There's a reason that Supreme Court Justices -- along with the Joint Chiefs of Staff -- never applaud or otherwise express any reaction at a State of the Union address. It's vital -- both as a matter of perception and reality -- that those institutions remain apolitical, separate and detached from partisan wars. The Court's pronouncements on (and resolutions of) the most inflammatory and passionate political disputes retain legitimacy only if they possess a credible claim to being objectively grounded in law and the Constitution, not political considerations.If I could take the liberty, I'd like to issue a stern head shake of my own. Greenwald is missing the point. Alito had already, by siding with the majority position in Citizens United, disagreed with what Obama said in that section of his speech. He had already made -- and voiced -- the decision that Obama was wrong in saying that the Supreme Court's decision effectively limited or perverted free speech.

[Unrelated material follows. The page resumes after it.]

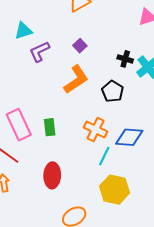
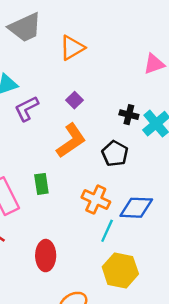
green rectangle: (50, 127) -> (41, 184), moved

Alito was fully within his rights to shake his head. Indeed, as Althouse notes, it was indecorous of President Obama to so vehemently attack the Court in a speech that should have instead focused on politics"
I think that if they knew they were going to have to listen to that kind of in-your-face disrespect, they wouldn't have done the President the honor of sitting there, providing the scenery. But they were there, and I'm not going to criticize Alito for moving his lips and letting us see a silent defense of the judicial branch of government.